Sainsbury and Dansk Supermarked, Denmark's largest retailer whose Netto brand is present in five countries, have started a new initiative to address the problem.
Both companies have pumped 12.5 million pounds into their joint venture with a view to winning a slice of a 10 billion pound UK discount sector that is forecast to double in value in five years.
Shares in Sainsbury's, which will publish interim results and report on a strategic review on Wednesday, rose up to 7.3 percent.
FALLING BEHIND
Bradford, northern England, based Morrisons has also suffered because it has lagged rivals in entering fast-growing online and convenience store markets.
The firm issued a massive profit warning in March and set out a plan to restore its low-price image and boost sales volumes by spending 1 billion pounds reducing prices over the next three years.
Morrisons' chief executive Dalton Philips is under particular pressure because a new chairman is joining the firm next year, with Andy Higginson, a former Tesco finance director succeeding Ian Gibson. Analysts expect Higginson to appraise the grocer's direction.

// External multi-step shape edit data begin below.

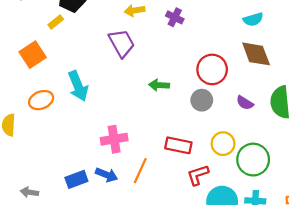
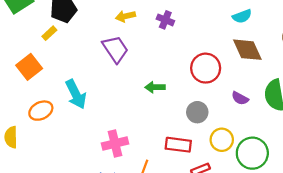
gray circle: (202, 100) -> (197, 112), moved

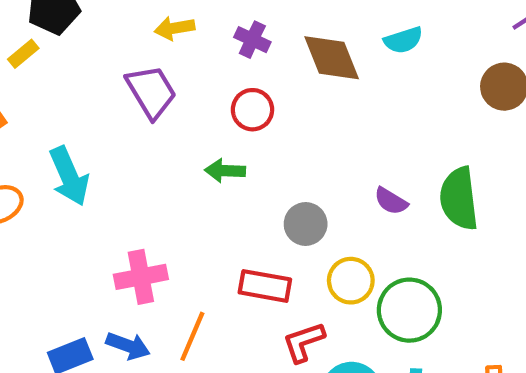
brown diamond: (247, 50) -> (332, 58), moved
red circle: (206, 68) -> (252, 110), moved, size x0.7

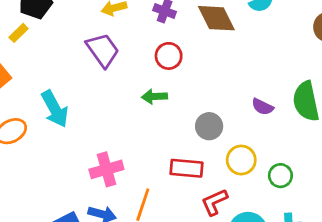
green circle: (409, 310) -> (280, 176), size x0.6

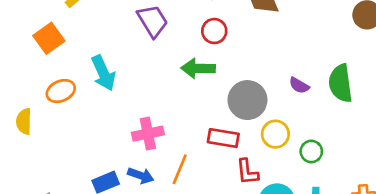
green arrow: (154, 97) -> (198, 68), size x1.4
gray circle: (209, 126) -> (247, 100), size x1.5
red L-shape: (214, 202) -> (247, 172), turned -76

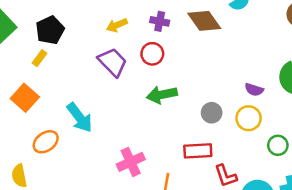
red circle: (214, 31) -> (152, 54), moved
gray circle: (247, 100) -> (212, 113), size x0.6
yellow circle: (275, 134) -> (249, 118), moved

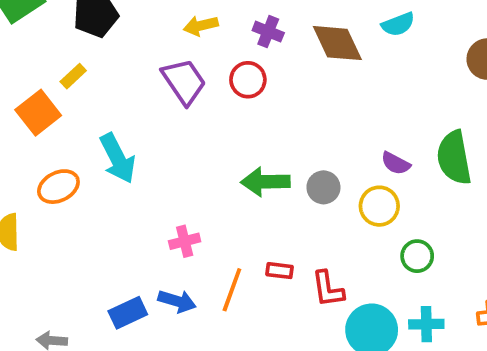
yellow rectangle: (40, 58) -> (73, 76), moved
green arrow: (162, 95) -> (265, 182), moved
red rectangle: (198, 151) -> (279, 271), moved, size x0.6
pink cross: (131, 162) -> (185, 241), size x0.7

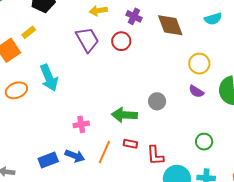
cyan semicircle: (398, 24) -> (213, 19), moved
green arrow: (265, 182) -> (124, 115), moved
yellow circle: (379, 206) -> (199, 64), moved

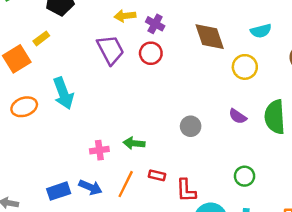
purple cross: (134, 16) -> (155, 24), moved
yellow circle: (199, 64) -> (245, 67), moved
green arrow: (124, 115) -> (134, 143), moved, size x0.7

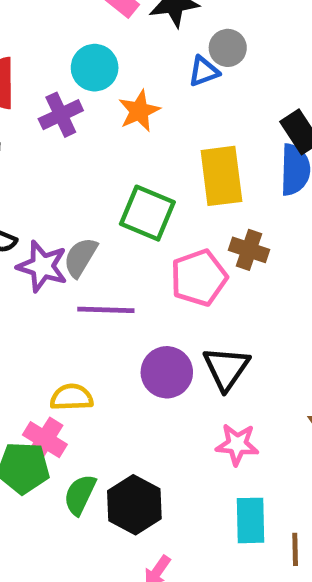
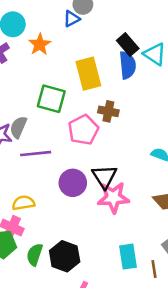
pink star: (237, 444) -> (113, 197), moved, size x1.4

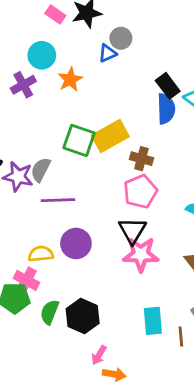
yellow rectangle: (88, 74) -> (110, 136), moved, turned 72
pink pentagon: (83, 130) -> (140, 192), moved
purple circle: (73, 183) -> (76, 243), moved

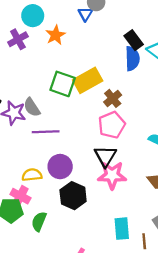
blue triangle: (107, 53) -> (85, 14), turned -35
brown cross: (141, 159) -> (113, 98), turned 36
gray semicircle: (41, 170) -> (32, 107), turned -60
black hexagon: (83, 316) -> (73, 196), moved

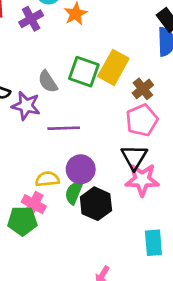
yellow rectangle: (88, 80) -> (113, 67), turned -32
gray semicircle: (32, 107) -> (48, 82), moved
green semicircle: (39, 221) -> (74, 193), moved

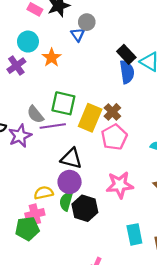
yellow rectangle: (113, 67) -> (90, 118), moved
purple star: (26, 106) -> (20, 136), turned -30
purple line: (64, 128) -> (53, 126), moved
black triangle: (134, 157) -> (71, 158), moved, turned -40
pink cross: (34, 204) -> (35, 214), turned -36

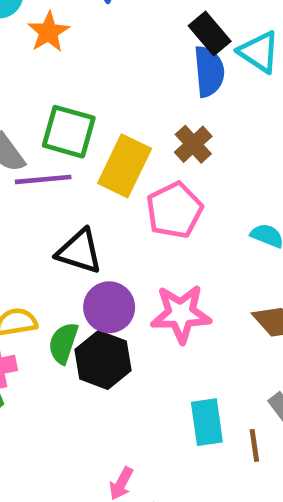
brown cross: (112, 112) -> (193, 144), moved
purple circle: (70, 182) -> (109, 307), moved

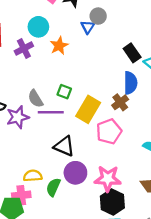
blue semicircle: (209, 71) -> (130, 83), moved
green square: (69, 132) -> (64, 92), size x0.6
black hexagon: (103, 360) -> (112, 202), moved

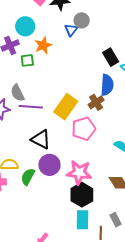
green square: (64, 92) -> (27, 60), moved, turned -32

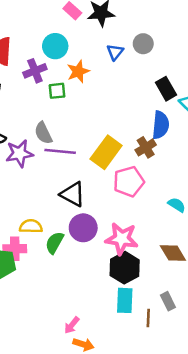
gray circle: (82, 20) -> (143, 44), moved

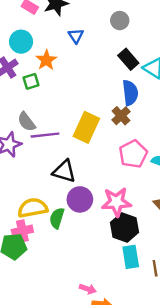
gray circle: (143, 44) -> (120, 21), moved
pink pentagon: (129, 182) -> (133, 154), moved
yellow semicircle: (31, 226) -> (33, 208), size x1.4
pink arrow: (72, 325) -> (88, 289), turned -98

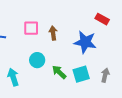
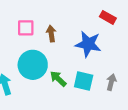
cyan circle: (37, 60) -> (33, 65), size x1.6
cyan square: (81, 74) -> (84, 81), turned 30

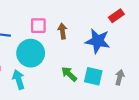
red rectangle: (108, 17) -> (116, 16), turned -64
cyan circle: (33, 65) -> (31, 53), moved

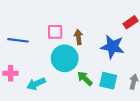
cyan circle: (31, 53) -> (65, 58), moved
cyan arrow: (19, 79) -> (36, 84), turned -96

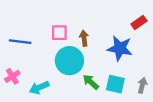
pink cross: (11, 73) -> (12, 76), turned -32

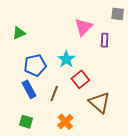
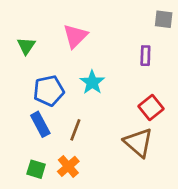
pink triangle: (83, 27) -> (75, 36), moved
green triangle: (19, 33) -> (26, 46), turned -32
red square: (80, 79) -> (151, 108), moved
orange cross: (65, 122) -> (68, 166), moved

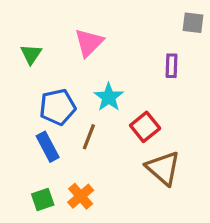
red square: (151, 108) -> (145, 127), moved
brown line: (75, 130) -> (89, 137), moved
green square: (36, 169) -> (43, 200), turned -36

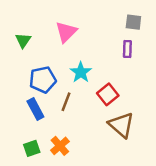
gray square: (193, 23) -> (133, 22), moved

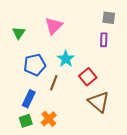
blue rectangle: (35, 109) -> (29, 99), moved, turned 54

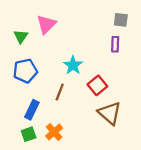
pink triangle: (54, 26) -> (46, 24), moved
blue pentagon: (35, 65) -> (25, 71), moved

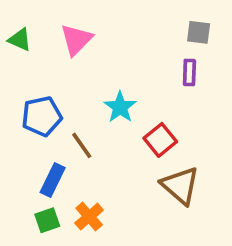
green triangle: (21, 36) -> (20, 40), moved, turned -40
brown line: (60, 92) -> (82, 145), moved, turned -56

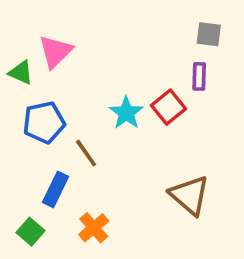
green triangle: (20, 40) -> (21, 73), moved
pink triangle: (76, 40) -> (55, 51), moved
red square: (160, 140) -> (168, 107), moved
green square: (47, 220) -> (31, 232), moved, turned -30

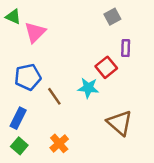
gray square: (209, 34) -> (112, 17), moved, turned -35
green triangle: (21, 73) -> (13, 17), moved
cyan star: (126, 113) -> (88, 88), moved, turned -30
blue rectangle: (55, 189) -> (18, 118), moved

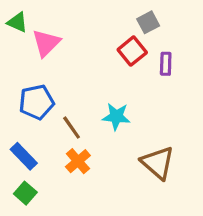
red square: (106, 67) -> (132, 51), moved
blue rectangle: (18, 118) -> (24, 156), turned -70
orange cross: (59, 143) -> (78, 161), moved

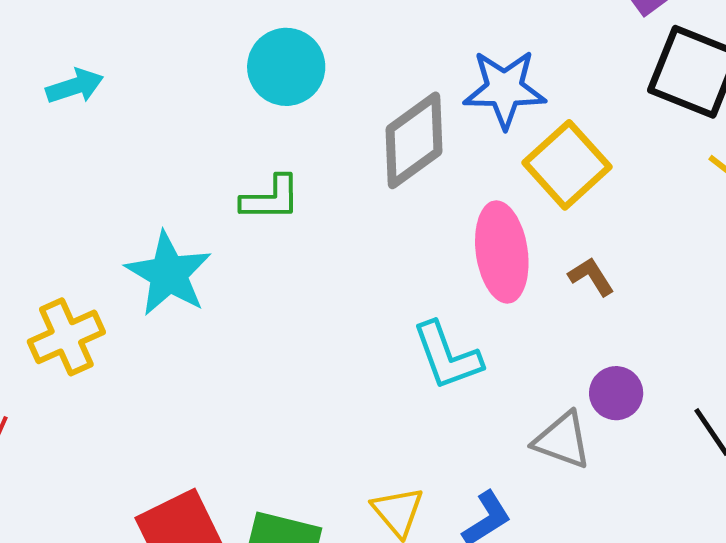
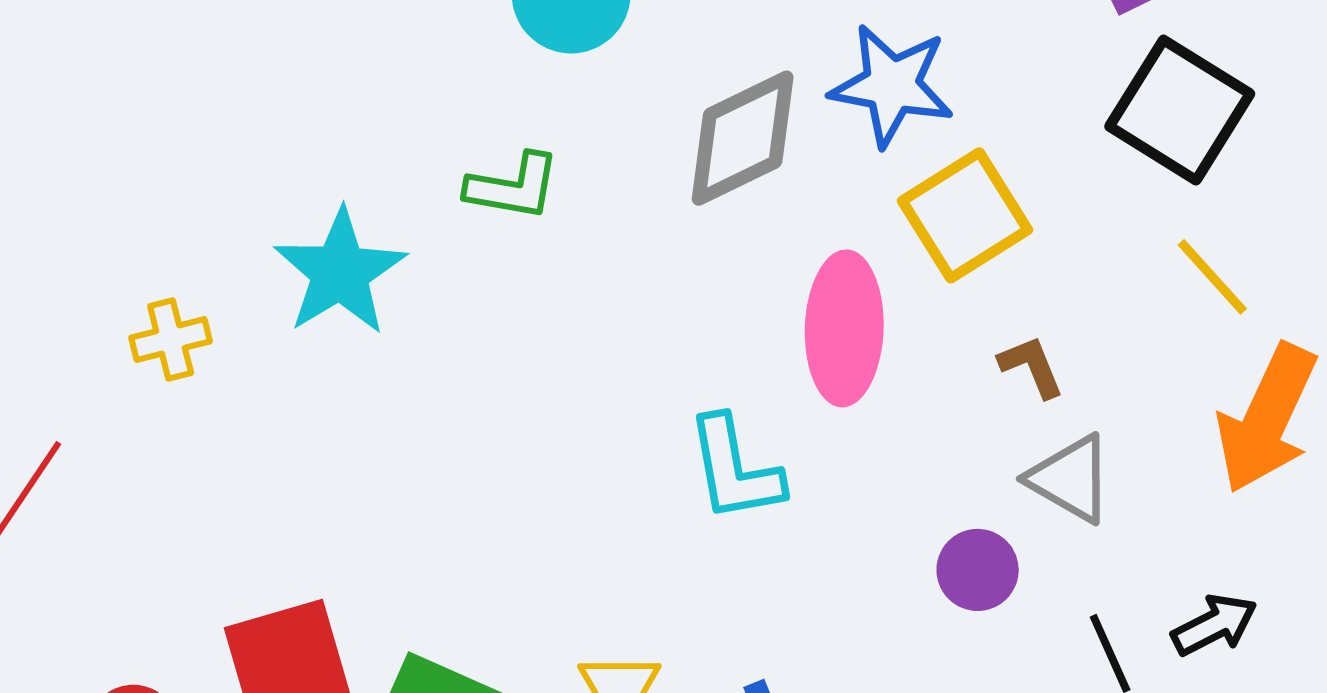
brown L-shape: (591, 277) -> (1031, 367), moved
yellow cross: (66, 337) -> (171, 339), size x0.7
gray triangle: (562, 440) -> (1070, 479), moved

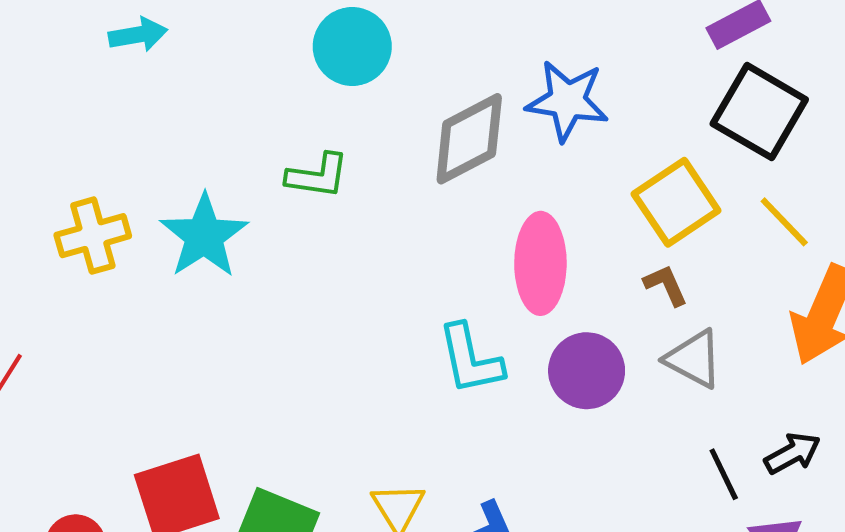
yellow square: (965, 215) -> (676, 202), moved
yellow cross: (171, 339) -> (93, 236), moved, size x1.4
purple circle: (978, 570) -> (587, 371), moved, size x1.4

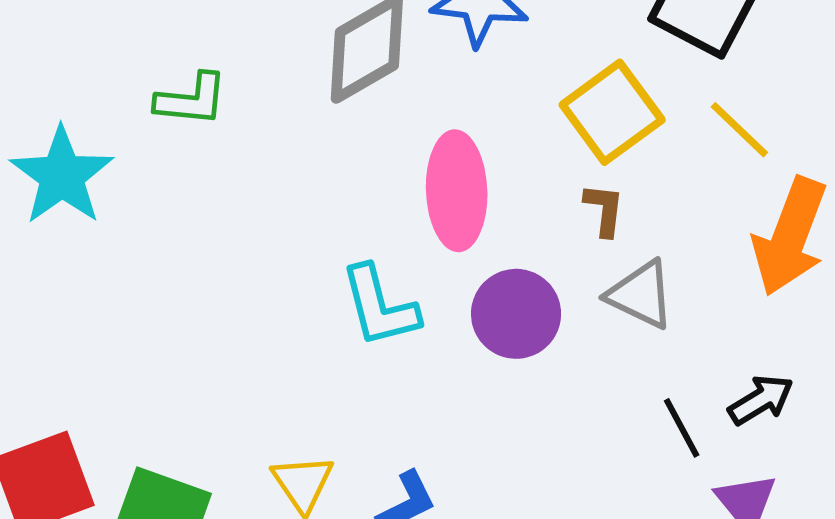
brown L-shape: (666, 285) -> (604, 210), turned 33

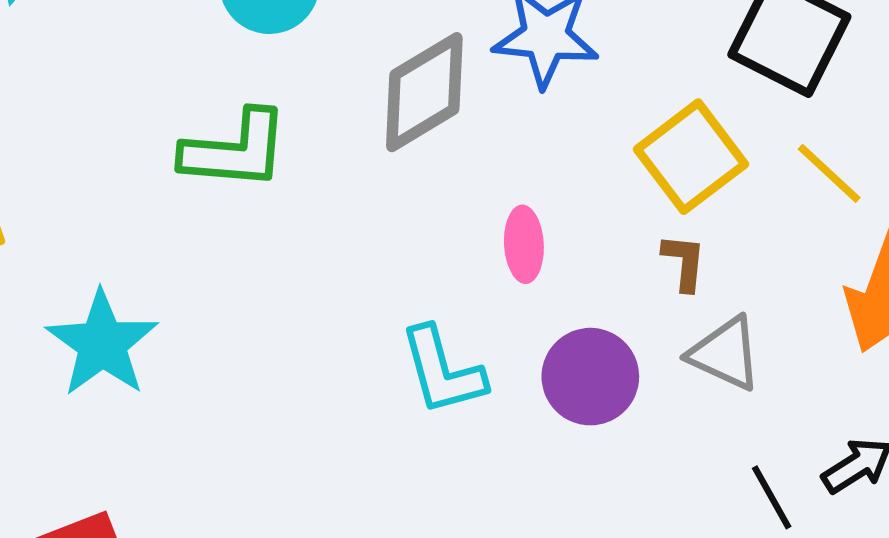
green L-shape: (191, 100) -> (235, 150), size x1.4
cyan star: (62, 176) -> (102, 344), moved
pink ellipse: (457, 191) -> (524, 244), size x0.6

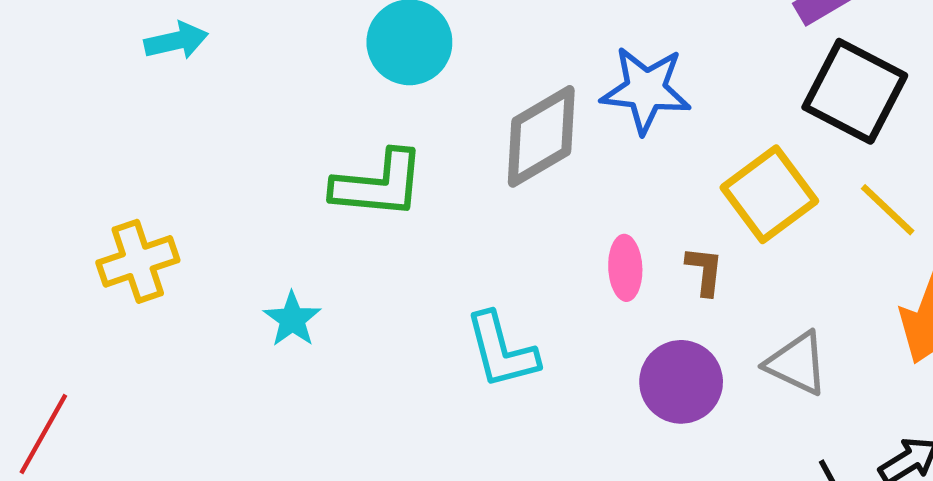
brown L-shape: (684, 262) -> (705, 271), moved
cyan star: (102, 344) -> (292, 319), moved, size x0.6
cyan L-shape: (442, 371) -> (501, 350), moved

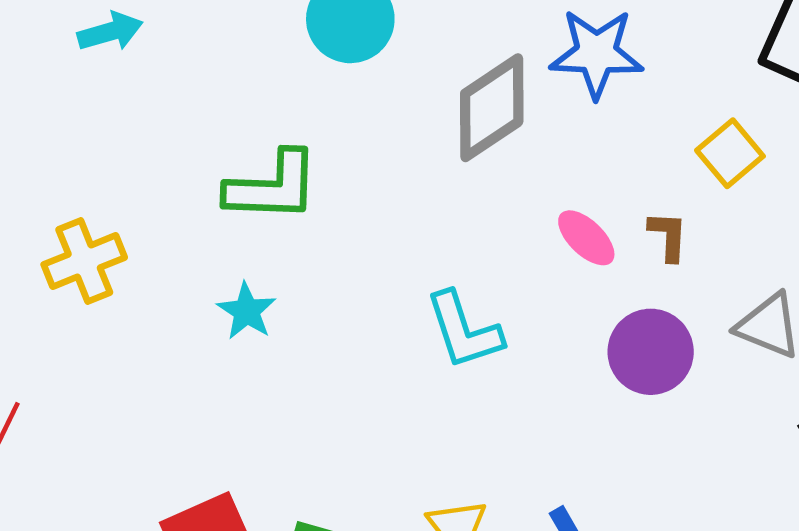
green L-shape: (378, 184) -> (272, 187), moved
yellow square: (769, 194) -> (730, 153), size x0.7
pink ellipse: (625, 268) -> (586, 238), turned -40

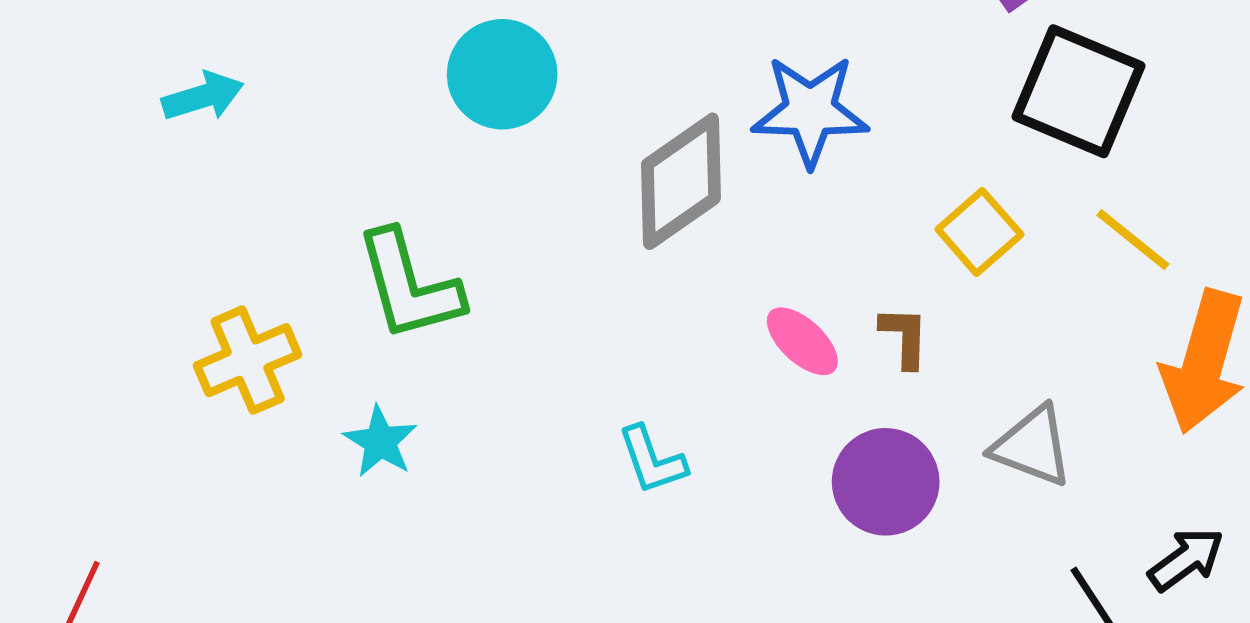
green L-shape: (272, 187) -> (409, 285), turned 74
yellow cross: (84, 261) -> (248, 360), moved
cyan L-shape: (464, 330) -> (652, 460), size x0.7

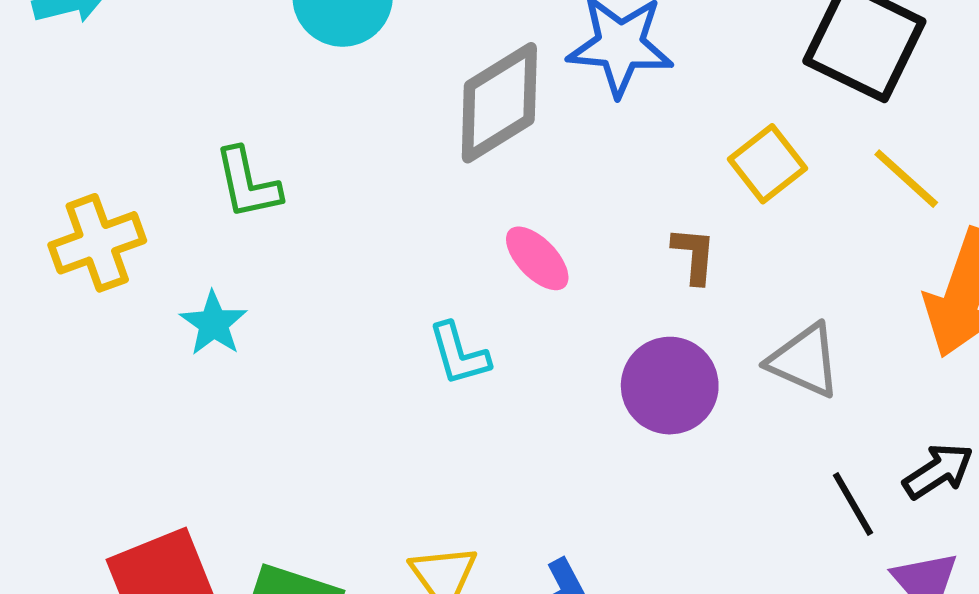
green L-shape: (409, 285) -> (248, 183), size x0.7
pink ellipse: (802, 341) -> (537, 258), moved

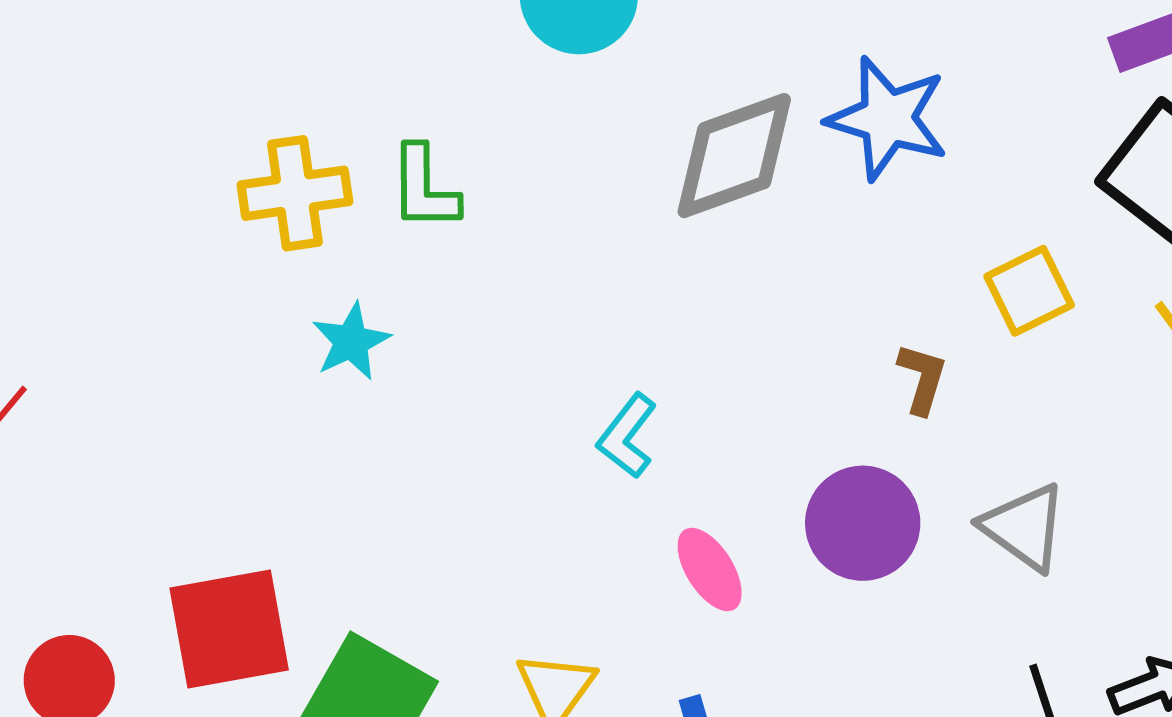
yellow cross: (97, 243) -> (295, 193), moved
pink ellipse: (537, 258) -> (710, 569), moved
cyan L-shape: (459, 354) -> (627, 436), turned 42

"Although brimming with ideas on how to solve the malaise surrounding the chain, ... Philips has yet to deliver a marked improvement in performance," said David Gray, retail analyst at Planet Retail.
"If the (new) price-matching loyalty scheme doesn't deliver the necessary result, Philips' days may yet be numbered."
Philips, CEO since 2010, said he does not expect Morrisons' initiatives, which include a loyalty card scheme that guarantees to price match Aldi and Lidl, to start to benefit its sales performance until towards the end of the second half of its 2014-15 year.
That's because dramatically cutting prices does not result in an instant sales increase as it reduces actual cash sales going through the tills.
"The fact that we are reducing prices makes us more competitive but for a period it will have a deflationary impact on our sales," Philips told reporters.
He gave broccoli as an example where Morrisons has cut the price from 1 pound a head to 49 pence. Weekly sales had doubled from 250,000 heads a week to half a million. Some 8 million extra heads had been sold this year but the value of the sales line had remained the same.
"It's going to be a dramatically cheaper Christmas for our customers this year versus last year," he said.
Philips said he did not consider the outcome of the Christmas trading period as "make or break" for his own future at the firm.
Morrisons now expects underlying profit before tax for 2014-15 to be in the narrower range of 335-365 million pounds versus previous guidance of 325-375 million pounds, after 65 million pounds of new business development costs and 70 million pounds of one-off costs. It made 785 million pounds in 2013-14.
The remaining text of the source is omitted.